Problem statement: Every record must appear in your reply exactly as written.

Data provided:
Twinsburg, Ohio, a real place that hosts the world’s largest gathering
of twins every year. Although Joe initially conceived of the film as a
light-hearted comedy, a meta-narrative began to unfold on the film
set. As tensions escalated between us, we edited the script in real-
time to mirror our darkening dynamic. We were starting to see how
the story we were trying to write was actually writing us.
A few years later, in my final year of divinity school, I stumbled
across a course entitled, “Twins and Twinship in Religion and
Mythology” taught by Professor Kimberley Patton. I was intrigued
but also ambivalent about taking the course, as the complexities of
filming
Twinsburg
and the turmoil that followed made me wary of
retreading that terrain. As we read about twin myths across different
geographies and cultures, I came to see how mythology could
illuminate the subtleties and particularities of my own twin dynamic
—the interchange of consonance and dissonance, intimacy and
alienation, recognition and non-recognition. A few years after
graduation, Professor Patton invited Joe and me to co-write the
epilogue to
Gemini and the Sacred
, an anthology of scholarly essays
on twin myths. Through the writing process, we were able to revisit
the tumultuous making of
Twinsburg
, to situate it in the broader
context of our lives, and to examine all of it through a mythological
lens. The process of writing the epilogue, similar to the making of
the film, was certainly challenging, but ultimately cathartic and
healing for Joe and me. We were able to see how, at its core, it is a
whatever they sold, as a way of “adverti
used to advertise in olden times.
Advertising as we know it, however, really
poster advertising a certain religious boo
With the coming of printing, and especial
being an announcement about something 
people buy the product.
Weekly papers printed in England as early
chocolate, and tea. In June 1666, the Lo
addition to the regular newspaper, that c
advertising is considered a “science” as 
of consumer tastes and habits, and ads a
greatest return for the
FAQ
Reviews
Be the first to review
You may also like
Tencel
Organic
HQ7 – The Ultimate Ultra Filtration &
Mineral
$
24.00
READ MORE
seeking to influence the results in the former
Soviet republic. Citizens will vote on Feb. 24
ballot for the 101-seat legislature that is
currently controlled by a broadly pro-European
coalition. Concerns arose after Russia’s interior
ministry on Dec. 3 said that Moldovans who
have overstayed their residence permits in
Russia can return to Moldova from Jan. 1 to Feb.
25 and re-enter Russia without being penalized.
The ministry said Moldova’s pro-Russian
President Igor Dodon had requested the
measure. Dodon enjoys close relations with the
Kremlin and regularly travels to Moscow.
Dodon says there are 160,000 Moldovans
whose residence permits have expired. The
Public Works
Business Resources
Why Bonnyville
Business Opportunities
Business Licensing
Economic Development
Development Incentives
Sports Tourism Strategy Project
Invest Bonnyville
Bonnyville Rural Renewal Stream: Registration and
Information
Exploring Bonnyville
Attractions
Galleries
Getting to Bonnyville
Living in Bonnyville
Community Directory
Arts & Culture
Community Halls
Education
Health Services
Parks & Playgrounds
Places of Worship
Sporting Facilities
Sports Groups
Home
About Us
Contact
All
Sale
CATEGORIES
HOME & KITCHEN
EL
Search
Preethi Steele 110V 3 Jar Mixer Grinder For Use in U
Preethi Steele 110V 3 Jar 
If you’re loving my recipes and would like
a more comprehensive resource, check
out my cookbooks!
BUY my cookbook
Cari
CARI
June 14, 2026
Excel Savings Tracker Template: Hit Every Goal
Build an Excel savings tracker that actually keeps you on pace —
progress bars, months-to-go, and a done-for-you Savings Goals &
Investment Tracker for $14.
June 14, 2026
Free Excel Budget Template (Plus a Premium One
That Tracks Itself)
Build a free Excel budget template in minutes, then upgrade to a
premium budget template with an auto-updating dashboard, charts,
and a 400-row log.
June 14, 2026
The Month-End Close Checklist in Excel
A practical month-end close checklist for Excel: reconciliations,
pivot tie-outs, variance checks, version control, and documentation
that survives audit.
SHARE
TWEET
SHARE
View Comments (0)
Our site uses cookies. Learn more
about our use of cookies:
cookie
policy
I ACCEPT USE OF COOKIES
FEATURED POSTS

Answer section:
Twinsburg, Ohio, a real place that hosts the world’s largest gathering
of twins every year. Although Joe initially conceived of the film as a
light-hearted comedy, a meta-narrative began to unfold on the film
set. As tensions escalated between us, we edited the script in real-
time to mirror our darkening dynamic. We were starting to see how
the story we were trying to write was actually writing us.
A few years later, in my final year of divinity school, I stumbled
across a course entitled, “Twins and Twinship in Religion and
Mythology” taught by Professor Kimberley Patton. I was intrigued
but also ambivalent about taking the course, as the complexities of
filming
Twinsburg
and the turmoil that followed made me wary of
retreading that terrain. As we read about twin myths across different
geographies and cultures, I came to see how mythology could
illuminate the subtleties and particularities of my own twin dynamic
—the interchange of consonance and dissonance, intimacy and
alienation, recognition and non-recognition. A few years after
graduation, Professor Patton invited Joe and me to co-write the
epilogue to
Gemini and the Sacred
, an anthology of scholarly essays
on twin myths. Through the writing process, we were able to revisit
the tumultuous making of
Twinsburg
, to situate it in the broader
context of our lives, and to examine all of it through a mythological
lens. The process of writing the epilogue, similar to the making of
the film, was certainly challenging, but ultimately cathartic and
healing for Joe and me. We were able to see how, at its core, it is a
whatever they sold, as a way of “adverti
used to advertise in olden times.
Advertising as we know it, however, really
poster advertising a certain religious boo
With the coming of printing, and especial
being an announcement about something 
people buy the product.
Weekly papers printed in England as early
chocolate, and tea. In June 1666, the Lo
addition to the regular newspaper, that c
advertising is considered a “science” as 
of consumer tastes and habits, and ads a
greatest return for the
FAQ
Reviews
Be the first to review
You may also like
Tencel
Organic
HQ7 – The Ultimate Ultra Filtration &
Mineral
$
24.00
READ MORE
seeking to influence the results in the former
Soviet republic. Citizens will vote on Feb. 24
ballot for the 101-seat legislature that is
currently controlled by a broadly pro-European
coalition. Concerns arose after Russia’s interior
ministry on Dec. 3 said that Moldovans who
have overstayed their residence permits in
Russia can return to Moldova from Jan. 1 to Feb.
25 and re-enter Russia without being penalized.
The ministry said Moldova’s pro-Russian
President Igor Dodon had requested the
measure. Dodon enjoys close relations with the
Kremlin and regularly travels to Moscow.
Dodon says there are 160,000 Moldovans
whose residence permits have expired. The
Public Works
Business Resources
Why Bonnyville
Business Opportunities
Business Licensing
Economic Development
Development Incentives
Sports Tourism Strategy Project
Invest Bonnyville
Bonnyville Rural Renewal Stream: Registration and
Information
Exploring Bonnyville
Attractions
Galleries
Getting to Bonnyville
Living in Bonnyville
Community Directory
Arts & Culture
Community Halls
Education
Health Services
Parks & Playgrounds
Places of Worship
Sporting Facilities
Sports Groups
Home
About Us
Contact
All
Sale
CATEGORIES
HOME & KITCHEN
EL
Search
Preethi Steele 110V 3 Jar Mixer Grinder For Use in U
Preethi Steele 110V 3 Jar 
If you’re loving my recipes and would like
a more comprehensive resource, check
out my cookbooks!
BUY my cookbook
Cari
CARI
June 14, 2026
Excel Savings Tracker Template: Hit Every Goal
Build an Excel savings tracker that actually keeps you on pace —
progress bars, months-to-go, and a done-for-you Savings Goals &
Investment Tracker for $14.
June 14, 2026
Free Excel Budget Template (Plus a Premium One
That Tracks Itself)
Build a free Excel budget template in minutes, then upgrade to a
premium budget template with an auto-updating dashboard, charts,
and a 400-row log.
June 14, 2026
The Month-End Close Checklist in Excel
A practical month-end close checklist for Excel: reconciliations,
pivot tie-outs, variance checks, version control, and documentation
that survives audit.
SHARE
TWEET
SHARE
View Comments (0)
Our site uses cookies. Learn more
about our use of cookies:
cookie
policy
I ACCEPT USE OF COOKIES
FEATURED POSTS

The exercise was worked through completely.